What to work on.
In your copy, leave out the pictures; write out all the data exactly.
── Data extract ──
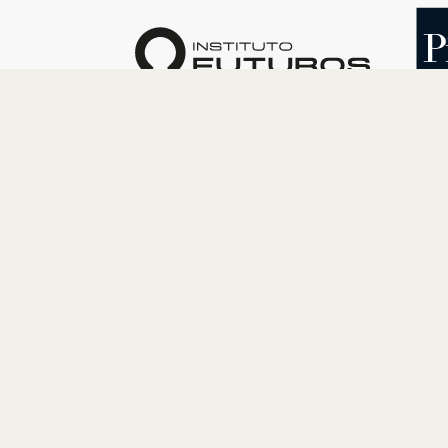
O INSTITUTO
PROGRAM
Quem somos
Cultura
Nossa História
Educação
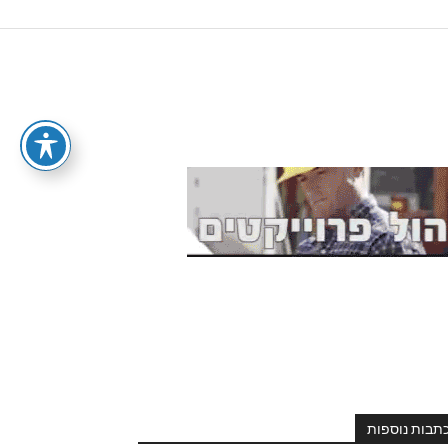
תבות נוספות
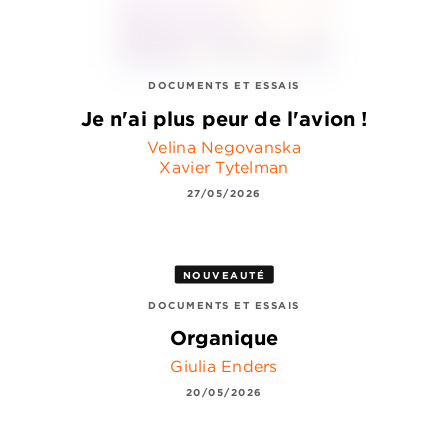
DOCUMENTS ET ESSAIS
Je n'ai plus peur de l'avion !
Velina Negovanska
Xavier Tytelman
27/05/2026
NOUVEAUTÉ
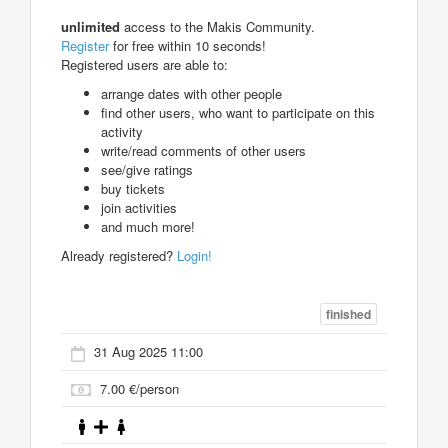
unlimited
access to the Makis Community.
Register
for free within 10 seconds!
Registered users are able to:
arrange dates with other people
find other users, who want to participate on this
activity
write/read comments of other users
see/give ratings
buy tickets
join activities
and much more!
Already registered?
Login!
finished
31 Aug 2025 11:00
7.00 €/person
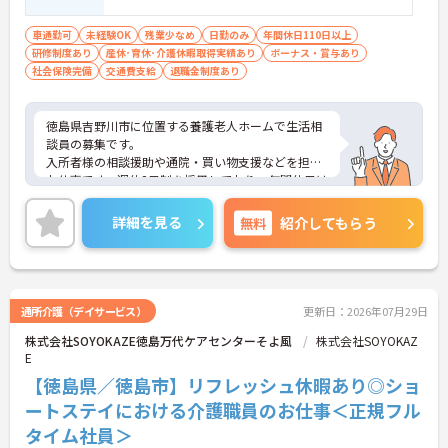
車通勤可
未経験OK
残業少なめ
日勤のみ
年間休日110日以上
研修制度あり
産休･育休･介護休暇取得実績あり
ボーナス・賞与あり
社会保険完備
交通費支給
退職金制度あり
徳島県吉野川市に位置する養護老人ホームで生活相
談員の募集です。
入所者様の相談援助や通院・買い物支援などを担う
お仕事です。週休2日制を採用しており、年間休日は
112日確保されています。賞与は過去実績で3.40ヶ
月分、昇給実績もあり、長く働きやすい環境です。
詳細を見る
無料
紹介してもらう
扶養手当や住居手当など各種手当も整っています。
ご興味のある方には、面接対策ポイントなどさらに
詳細をお話いたしますので、お気軽にご相談くださ
い。
通所介護（デイサービス）
更新日：2026年07月29日
株式会社SOYOKAZE徳島万代ケアセンターそよ風
株式会社SOYOKAZ
■ 働きやすさと休日充実
E
週休2日制でメリハリをつけて勤務できる環境です
【徳島県／徳島市】リフレッシュ休暇あり◎ショ
・年間休日112日
ートステイにおける介護職員のお仕事＜正規フル
・週休2日制
タイム社員＞
・月平均残業6時間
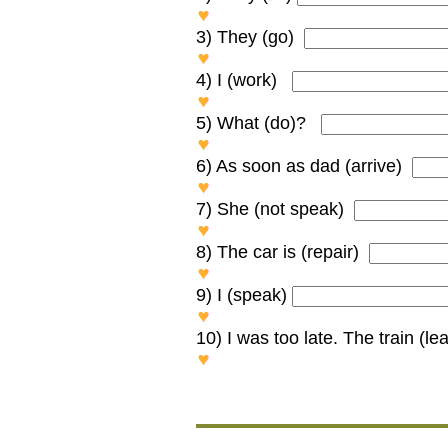
They WILL BE LYING on the wo
3) They (go)
They WENT to Paris three da
4) I (work)
I’VE BEEN WORKING in this 
5) What (do)?
What WERE THEY DOING? Th
6) As soon as dad (arrive)
As soon as dad ARRIVED we 
7) She (not speak)
She DOESN’T SPEAK Frenc
8) The car is (repair)
The car is BEING REPAIRED
9) I (speak)
I HAD SPOKEN to Dr. Jones 
10) I was too late. The train (l
I was too late. The train H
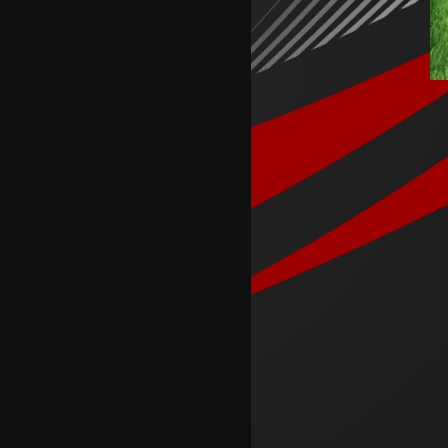
голман во историјата на
фудбалот
Македонските кадети ја
победија Португалија и ќе
играат за деветтото место
КК Пелистер потпиша договор
со младински
репрезентативец
Магнес Аклиуш официјално
претставен во Париз
Мики ван де Вен се согласи
на нов договор со Тотенхем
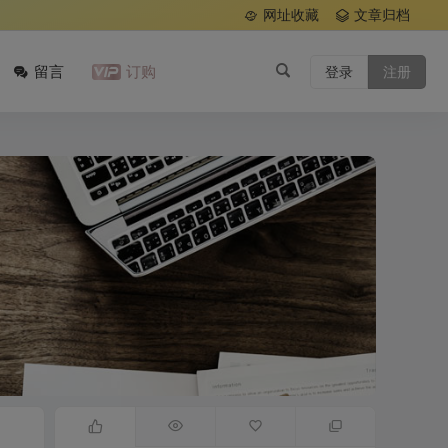
网址收藏
文章归档
留言
订购
登录
注册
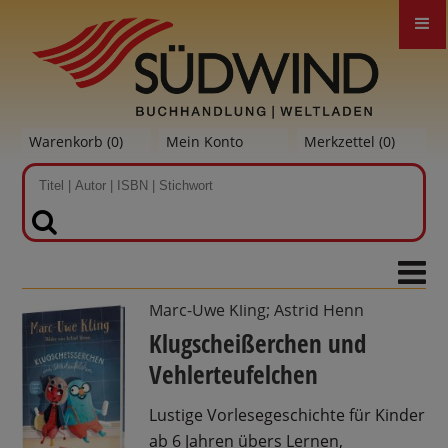
Warenkorb (
0
)
Mein Konto
Merkzettel (
0
)
SUCHEN
Marc-Uwe Kling; Astrid Henn
Klugscheißerchen und
Vehlerteufelchen
Lustige Vorlesegeschichte für Kinder
ab 6 Jahren übers Lernen,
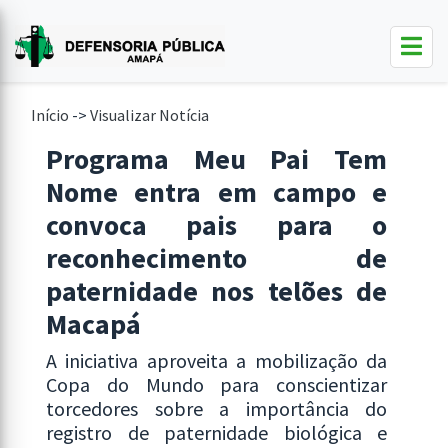
Início
->
Visualizar Notícia
Programa Meu Pai Tem
Nome entra em campo e
convoca pais para o
reconhecimento de
paternidade nos telões de
Macapá
A iniciativa aproveita a mobilização da
Copa do Mundo para conscientizar
torcedores sobre a importância do
registro de paternidade biológica e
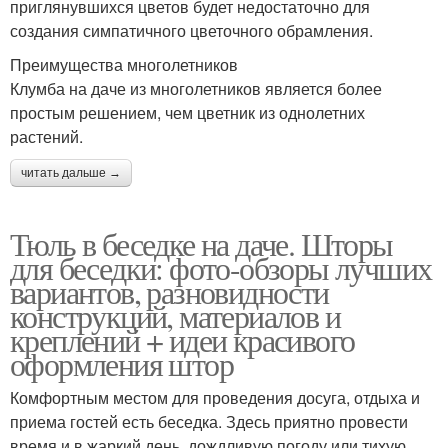
приглянувшихся цветов будет недостаточно для
создания симпатичного цветочного обрамления.
Преимущества многолетников
Клумба на даче из многолетников является более
простым решением, чем цветник из однолетних
растений.
читать дальше →
Тюль в беседке на даче. Шторы
для беседки: фото-обзоры лучших
вариантов, разновидности
конструкций, материалов и
креплений + идеи красивого
оформления штор
Комфортным местом для проведения досуга, отдыха и
приема гостей есть беседка. Здесь приятно провести
время и в жаркий день, дождливую погоду или тихую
───
Reply.
O INSTITUTO
PROGRAM
Quem somos
Cultura
Nossa História
Educação
תבות נוספות
DOCUMENTS ET ESSAIS
Je n'ai plus peur de l'avion !
Velina Negovanska
Xavier Tytelman
27/05/2026
NOUVEAUTÉ
unlimited
access to the Makis Community.
Register
for free within 10 seconds!
Registered users are able to:
arrange dates with other people
find other users, who want to participate on this
activity
write/read comments of other users
see/give ratings
buy tickets
join activities
and much more!
Already registered?
Login!
finished
31 Aug 2025 11:00
7.00 €/person
車通勤可
未経験OK
残業少なめ
日勤のみ
年間休日110日以上
研修制度あり
産休･育休･介護休暇取得実績あり
ボーナス・賞与あり
社会保険完備
交通費支給
退職金制度あり
徳島県吉野川市に位置する養護老人ホームで生活相
談員の募集です。
入所者様の相談援助や通院・買い物支援などを担う
お仕事です。週休2日制を採用しており、年間休日は
112日確保されています。賞与は過去実績で3.40ヶ
月分、昇給実績もあり、長く働きやすい環境です。
詳細を見る
無料
紹介してもらう
扶養手当や住居手当など各種手当も整っています。
ご興味のある方には、面接対策ポイントなどさらに
詳細をお話いたしますので、お気軽にご相談くださ
い。
通所介護（デイサービス）
更新日：2026年07月29日
株式会社SOYOKAZE徳島万代ケアセンターそよ風
株式会社SOYOKAZ
■ 働きやすさと休日充実
E
週休2日制でメリハリをつけて勤務できる環境です
【徳島県／徳島市】リフレッシュ休暇あり◎ショ
・年間休日112日
ートステイにおける介護職員のお仕事＜正規フル
・週休2日制
タイム社員＞
・月平均残業6時間
They WILL BE LYING on the wo
3) They (go)
They WENT to Paris three da
4) I (work)
I’VE BEEN WORKING in this 
5) What (do)?
What WERE THEY DOING? Th
6) As soon as dad (arrive)
As soon as dad ARRIVED we 
7) She (not speak)
She DOESN’T SPEAK Frenc
8) The car is (repair)
The car is BEING REPAIRED
9) I (speak)
I HAD SPOKEN to Dr. Jones 
10) I was too late. The train (l
I was too late. The train H
голман во историјата на
фудбалот
Македонските кадети ја
победија Португалија и ќе
играат за деветтото место
КК Пелистер потпиша договор
со младински
репрезентативец
Магнес Аклиуш официјално
претставен во Париз
Мики ван де Вен се согласи
на нов договор со Тотенхем
网址收藏
文章归档
留言
订购
登录
注册
Warenkorb (
0
)
Mein Konto
Merkzettel (
0
)
SUCHEN
Marc-Uwe Kling; Astrid Henn
Klugscheißerchen und
Vehlerteufelchen
Lustige Vorlesegeschichte für Kinder
ab 6 Jahren übers Lernen,
Início
->
Visualizar Notícia
Programa Meu Pai Tem
Nome entra em campo e
convoca pais para o
reconhecimento de
paternidade nos telões de
Macapá
A iniciativa aproveita a mobilização da
Copa do Mundo para conscientizar
torcedores sobre a importância do
registro de paternidade biológica e
приглянувшихся цветов будет недостаточно для
создания симпатичного цветочного обрамления.
Преимущества многолетников
Клумба на даче из многолетников является более
простым решением, чем цветник из однолетних
растений.
читать дальше →
Тюль в беседке на даче. Шторы
для беседки: фото-обзоры лучших
вариантов, разновидности
конструкций, материалов и
креплений + идеи красивого
оформления штор
Комфортным местом для проведения досуга, отдыха и
приема гостей есть беседка. Здесь приятно провести
время и в жаркий день, дождливую погоду или тихую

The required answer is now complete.